Урэкчэнов велел пригласить оленеводов на беседу. Собрались в палатке бригадира.
— Ну, как живете? — спросил он, поздоровавшись с каждым за руку. Гене он протянул письмо в голубом конверте. Письмо было снова от жены.
— Волки покоя не дают, а так ничего, — за всех ответил Кеша.
— А ты говорил, ушли? — заведующий фермой повернулся к бригадиру.
— В последнее время, правда, их не видно было, — нашелся Кадар.
— Гена нагнал на них страху, — добавил Кеша.
— Это хорошо. Я слыхал, — отозвался Урэкчэнов и с явным одобрением закивал головой.
— Как там здоровье Нюку, Архип Степанович? — спросил Гена, желая отвести разговор от себя.
— Увезли в райцентр.
— А Степа как? — подала голос Кэтии.
— От него толку мало. Пьянствует, с Павеленжой связался, — махнул рукой Урэкчэнов. — Пропащий он человек, нечего о нем говорить! Такие нам не нужны! — и нахмурился, этот разговор был ему неприятен.
— Нет, не верится. Тут что-то не так, — засомневался Гена.
— Слушай, Гена, кончай ты: «не так, не так», — прервал его Кадар. — Что тебе все не так? Лодырь он был, твой Степан! Правильно Архип Степанович говорит: такие нам не нужны! Больно нос длинный, — Кадар покосился на Гену и примолк.
— Почему? Речь ведь о судьбе человека идет! — возмутился Гена. — Разве так можно?
— Руководство лучше нас знает, что можно, а что нельзя, — огрызнулся Кадар, посмотрев на Урэкчэнова, который в это время рылся в пухлой папке.
— Ладно, хватит вам. Поговорим о делах, — заведующий раскрыл папку, взял в руки несколько исписанных мелким, убористым почерком листочков с какими-то табличками внизу.
Образования у Урэкчэнова, по нынешним понятиям, не было. Пять классов всего.

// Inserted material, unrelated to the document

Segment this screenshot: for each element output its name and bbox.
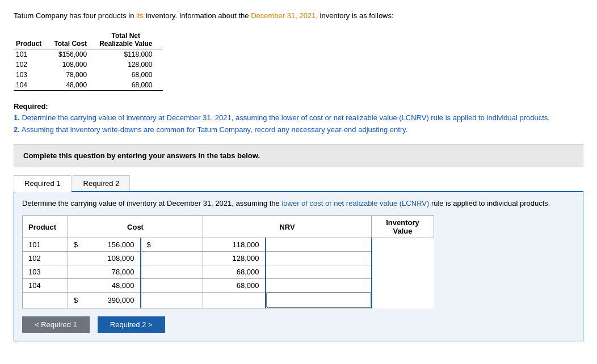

Во время войны пришлось ему бросить школу: надо было помогать матери растить младших сестер и братьев. Да и в колхозе каждые рабочие руки тогда на счету были. Сначала он пас оленей, кладовщиком состоял в поселке, потом стал даже председателем колхоза, ненадолго, правда. Бухгалтер ему попался дотошный — обнаружил однажды приписки, такой шум поднял: дело до района дошло. Урэкчэнову — выговор по партийной линии и из председателей долой, понизили в должности. А вскоре колхоз ихний в оленеводческий совхоз реорганизовали, и стал Урэкчэнов заведующим оленеводческой фермой.